*Statisticians have devised numerous statistical tests for deciding whether a replication passes or fails, thus validating of refuting the original result. I call these tests “measures”. Elsewhere I report results from simulating these tests across a range of conditions. Here I describe the measures themselves and provide implementation details for ones that aren’t obvious.*

Various authors have proposed tests for deciding whether a replication succeeds or fails. These include significance testing of the replica study, seeing whether the observed effect size of one study falls in the confidence or prediction interval of the other, checking whether the confidence or prediction intervals of the two studies overlap, significance testing of the studies combined via meta-analysis, and comparing the observed effect size of the repeated study with a “small telescope” threshold deemed to be the smallest true effect size the original study could have plausibly detected.

I simulated these rules (and more) across many replication conditions and computed false positive and false negative rates for conditions of interest. I reported these results in a working paper, Systematic Replication Has Limited Power to Detect Bad Science, a shorter blog post, Systematic Replication May Make Many Mistakes, and a supplement to the blog post.

In this document I describe the measures themselves, providing implementation details where appropriate. The code implements 28 measures. These include all replication rules I found in the literature or blogosphere that I was able to implement with adequate performance, plus ones I added to satisfy my sense of completeness, and a few I needed for technical reasons. The Measures section below has them all, but here a few to give you a flavor.
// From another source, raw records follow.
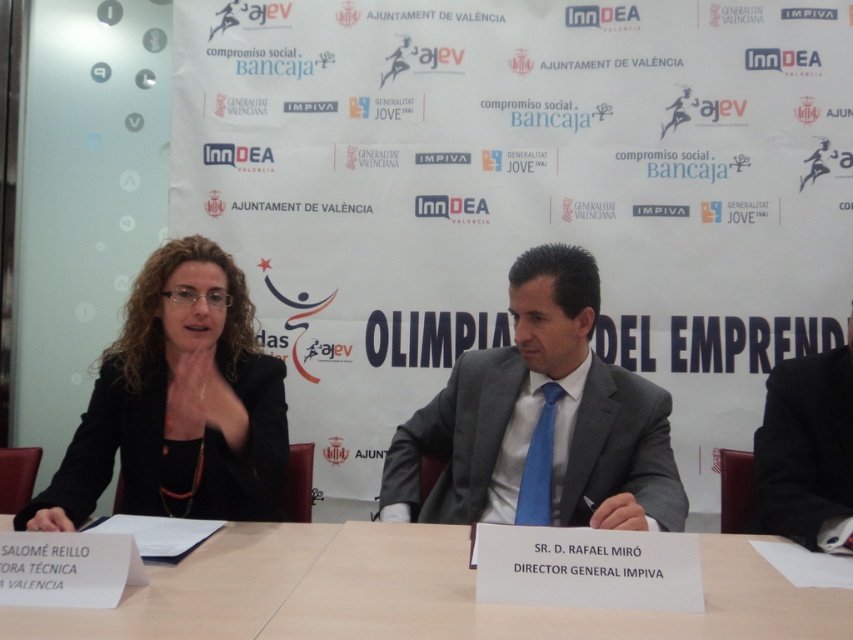 Between white paper at center and blue silk tie at center, which one is positioned lower?

white paper at center is below.

Is white paper at center shorter than blue silk tie at center?

Yes.

Between point (392, 566) and point (548, 481), which one is positioned behind?

The point (548, 481) is behind.

What are the coordinates of `white paper at center` in the screenshot? It's located at (413, 593).

Does white paper at center have a greater width compared to black suit at right?

Yes, white paper at center is wider than black suit at right.

I want to click on white paper at center, so click(x=413, y=593).

Find the location of a particular element. The image size is (853, 640). white paper at center is located at coordinates (413, 593).

Who is lower down, gray suit at center or black matte jacket at center?

gray suit at center is below.

Which is behind, point (584, 484) or point (238, 468)?

Positioned behind is point (584, 484).

Who is more forward, (x=579, y=493) or (x=231, y=490)?

Point (x=579, y=493) is more forward.

Locate an element on the screen. This screenshot has width=853, height=640. gray suit at center is located at coordinates (541, 420). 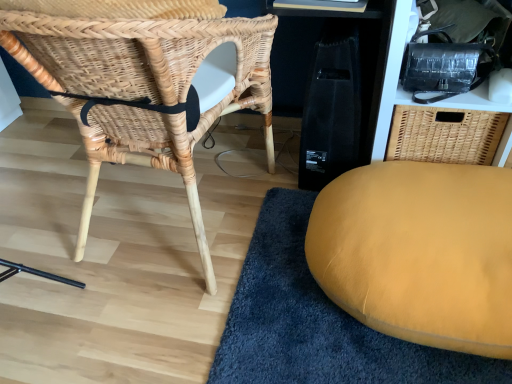 In order to click on free space between mustard yellow cushion at lower right and natural woven chair at left in this screenshot , I will do `click(271, 265)`. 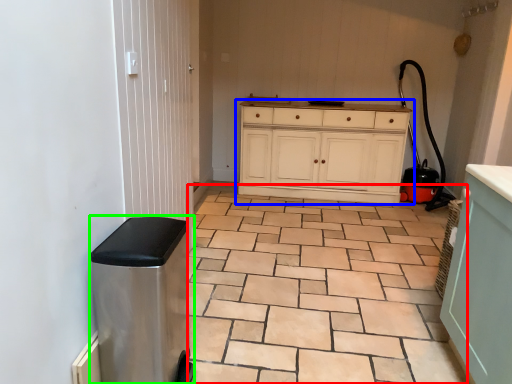 Question: Based on their relative distances, which object is nearer to ceramic tile (highlighted by a red box)? Choose from chest of drawers (highlighted by a blue box) and water heater (highlighted by a green box).

Choices:
 (A) chest of drawers
 (B) water heater

Answer: (B) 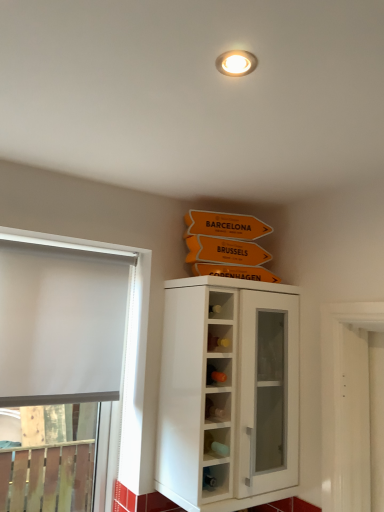 What do you see at coordinates (71, 368) in the screenshot? I see `white matte window at left` at bounding box center [71, 368].

Where is `white matte window at left`? The image size is (384, 512). white matte window at left is located at coordinates (71, 368).

What do you see at coordinates (227, 391) in the screenshot? I see `white glossy cupboard at center` at bounding box center [227, 391].

Find the location of a particular element. This screenshot has height=512, width=384. white glossy cupboard at center is located at coordinates (227, 391).

Where is `white matte window at left`? The height and width of the screenshot is (512, 384). white matte window at left is located at coordinates pos(71,368).

Between white matte window at left and white glossy cupboard at center, which one appears on the right side from the viewer's perspective?

Positioned to the right is white glossy cupboard at center.

Considering the relative positions of white matte window at left and white glossy cupboard at center in the image provided, is white matte window at left in front of white glossy cupboard at center?

No.

Considering the positions of point (7, 262) and point (199, 356), is point (7, 262) closer or farther from the camera than point (199, 356)?

Point (7, 262) appears to be farther away from the viewer than point (199, 356).

From the image's perspective, is white matte window at left below white glossy cupboard at center?

No, from the image's perspective, white matte window at left is not beneath white glossy cupboard at center.

From a real-world perspective, between white matte window at left and white glossy cupboard at center, who is vertically lower?

In real-world perspective, white matte window at left is lower.

Which of these two, white matte window at left or white glossy cupboard at center, is thinner?

Thinner between the two is white matte window at left.

Is white matte window at left taller or shorter than white glossy cupboard at center?

In the image, white matte window at left appears to be taller than white glossy cupboard at center.

Which of these two, white matte window at left or white glossy cupboard at center, is bigger?

white glossy cupboard at center is bigger.

Is white matte window at left not inside white glossy cupboard at center?

Yes, white matte window at left is not within white glossy cupboard at center.

Looking at this image, is white matte window at left not near white glossy cupboard at center?

Yes.

Is white matte window at left oriented towards white glossy cupboard at center?

No, white matte window at left is not aimed at white glossy cupboard at center.

Identify the location of window lying above the white glossy cupboard at center (from the image's perspective). (71, 368).

Is white glossy cupboard at center at the left side of white matte window at left?

No, white glossy cupboard at center is not to the left of white matte window at left.

Relative to white matte window at left, is white glossy cupboard at center in front or behind?

white glossy cupboard at center is in front of white matte window at left.

Is point (260, 320) farther from viewer compared to point (147, 324)?

Yes, point (260, 320) is behind point (147, 324).

From the image's perspective, is white glossy cupboard at center positioned above or below white matte window at left?

Clearly, from the image's perspective, white glossy cupboard at center is below white matte window at left.

From a real-world perspective, relative to white matte window at left, is white glossy cupboard at center vertically above or below?

white glossy cupboard at center is above white matte window at left.

In terms of width, does white glossy cupboard at center look wider or thinner when compared to white matte window at left?

Answer: In the image, white glossy cupboard at center appears to be wider than white matte window at left.

Can you confirm if white glossy cupboard at center is shorter than white matte window at left?

Indeed, white glossy cupboard at center has a lesser height compared to white matte window at left.

Is white glossy cupboard at center bigger or smaller than white matte window at left?

Clearly, white glossy cupboard at center is larger in size than white matte window at left.

Is white glossy cupboard at center positioned beyond the bounds of white matte window at left?

Indeed, white glossy cupboard at center is completely outside white matte window at left.

Is white glossy cupboard at center next to white matte window at left and touching it?

No, white glossy cupboard at center is not next to white matte window at left.

Is white glossy cupboard at center facing away from white matte window at left?

white glossy cupboard at center is not turned away from white matte window at left.

How many degrees apart are the facing directions of white glossy cupboard at center and white matte window at left?

0.00623 degrees separate the facing orientations of white glossy cupboard at center and white matte window at left.

Where is `window located behind the white glossy cupboard at center`? window located behind the white glossy cupboard at center is located at coordinates (71, 368).

The image size is (384, 512). Identify the location of window behind the white glossy cupboard at center. (71, 368).

The image size is (384, 512). What are the coordinates of `cupboard to the right of white matte window at left` in the screenshot? It's located at (227, 391). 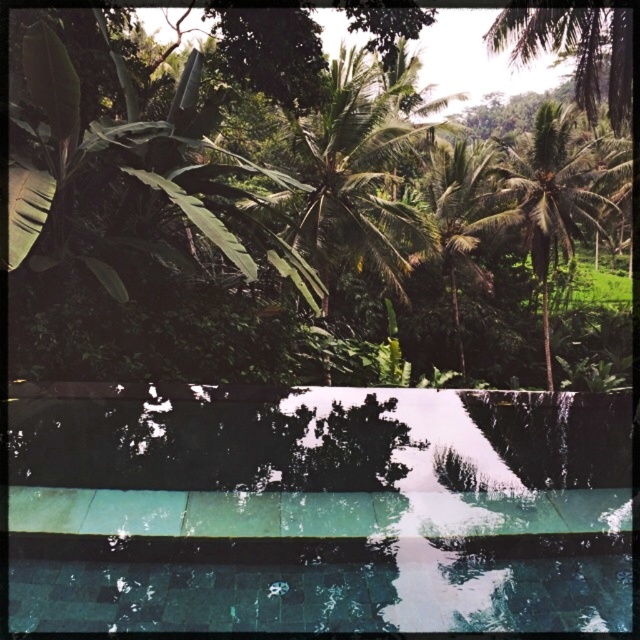 You are planning to install a new fence around the green tile swimming pool at center and the green leafy tree at upper center. The fence must be wide enough to accommodate both. Which object requires a wider fence to enclose it?

The green leafy tree at upper center requires a wider fence because the green tile swimming pool at center has a smaller width than the green leafy tree at upper center.

Consider the image. You are standing at the edge of the rectangular swimming pool with clear blue water, bordered by dark tiles at the edge. You want to place a large potted plant in the pool area so it doesn not block the view of the green leafy tree at upper center and green leafy palm tree at upper right. Which tree should you avoid blocking the view of?

You should avoid blocking the view of the green leafy tree at upper center because it is larger in size than the green leafy palm tree at upper right, making it more prominent and likely the focal point.

You are a guest staying at the villa and want to enjoy the view of the green leafy tree at upper center while relaxing in the green tile swimming pool at center. Can you see the tree from the pool?

The green tile swimming pool at center is below the green leafy tree at upper center, so yes, you can see the tree from the pool as it is positioned above the pool. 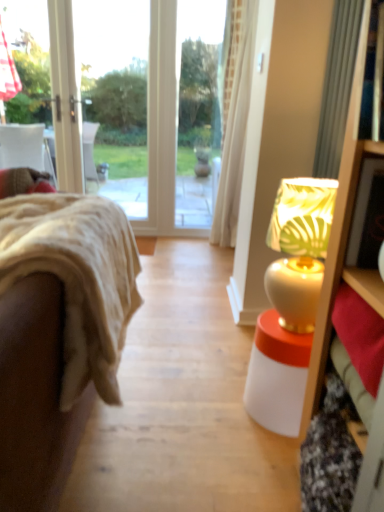 Where is `velvet beige couch at left`? The image size is (384, 512). velvet beige couch at left is located at coordinates 57,329.

Image resolution: width=384 pixels, height=512 pixels. What do you see at coordinates (57, 329) in the screenshot?
I see `velvet beige couch at left` at bounding box center [57, 329].

Measure the distance between point (293, 283) and camera.

Point (293, 283) is 1.37 meters from camera.

The width and height of the screenshot is (384, 512). Describe the element at coordinates (299, 249) in the screenshot. I see `white glossy table lamp at right` at that location.

Find the location of `white glossy table lamp at right`. white glossy table lamp at right is located at coordinates (299, 249).

The height and width of the screenshot is (512, 384). Identify the location of velvet beige couch at left. (57, 329).

Between velvet beige couch at left and white glossy table lamp at right, which one appears on the left side from the viewer's perspective?

velvet beige couch at left is more to the left.

Considering the positions of objects velvet beige couch at left and white glossy table lamp at right in the image provided, who is behind, velvet beige couch at left or white glossy table lamp at right?

white glossy table lamp at right is further away from the camera.

Is point (22, 263) farther from camera compared to point (309, 199)?

That is False.

From the image's perspective, does velvet beige couch at left appear lower than white glossy table lamp at right?

Yes.

From a real-world perspective, who is located higher, velvet beige couch at left or white glossy table lamp at right?

white glossy table lamp at right.

Which object is wider, velvet beige couch at left or white glossy table lamp at right?

velvet beige couch at left.

In terms of height, does velvet beige couch at left look taller or shorter compared to white glossy table lamp at right?

In the image, velvet beige couch at left appears to be shorter than white glossy table lamp at right.

Based on the photo, is velvet beige couch at left bigger or smaller than white glossy table lamp at right?

Considering their sizes, velvet beige couch at left takes up more space than white glossy table lamp at right.

From the picture: Is velvet beige couch at left completely or partially outside of white glossy table lamp at right?

Yes, velvet beige couch at left is located beyond the bounds of white glossy table lamp at right.

Is velvet beige couch at left in contact with white glossy table lamp at right?

No, velvet beige couch at left is not touching white glossy table lamp at right.

Is velvet beige couch at left oriented away from white glossy table lamp at right?

Correct, velvet beige couch at left is looking away from white glossy table lamp at right.

Can you tell me how much velvet beige couch at left and white glossy table lamp at right differ in facing direction?

The angular difference between velvet beige couch at left and white glossy table lamp at right is 0.115 degrees.

The image size is (384, 512). What are the coordinates of `table lamp on the right side of velvet beige couch at left` in the screenshot? It's located at (299, 249).

Considering the positions of objects white glossy table lamp at right and velvet beige couch at left in the image provided, who is more to the right, white glossy table lamp at right or velvet beige couch at left?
*sig1*(resp.*sig2*) - the first (resp. second) study of the pair has a significant p-value*d1.c2*(resp.*d2.c1*,*d1.p2*,*d2.p1*) - the standardized observed effect size of one study is in the confidence interval (resp. prediction interval) of the other study*sdir*- the observed effects sizes for the two studies are in the same direction, i.e., have the same sign

Several measures depends on nuances of the *noncentral t-distribution*. The usual treatment parameterizes this distribution by *degrees of freedom* and a *noncentrality parameter*, and operates on the *t-statistic*. I prefer to work with more concrete notions: *sample size* (instead of degrees of freedom), *(presumed) population effect size* (instead of the noncentrality parameter), and *standardized observed effect size* (instead of the t-statistic). For the limited context of my simulation, it’s easy to convert between the concepts. I developed software that repackages base R’s t-distribution functions to use my preferred concepts; I call this the *noncentral d2t-distribution*. To be clear: the d2t-distribution is not a new distribution in any sense; it merely repackages the t-distribution. I describe the d2t-distribution software in Noncentral d2t-Distribution Applied to Measures of Replication Success. The d2t software does much of the heavy lifting for the measures.

I consider a basic replication scheme in which each original study is repeated once.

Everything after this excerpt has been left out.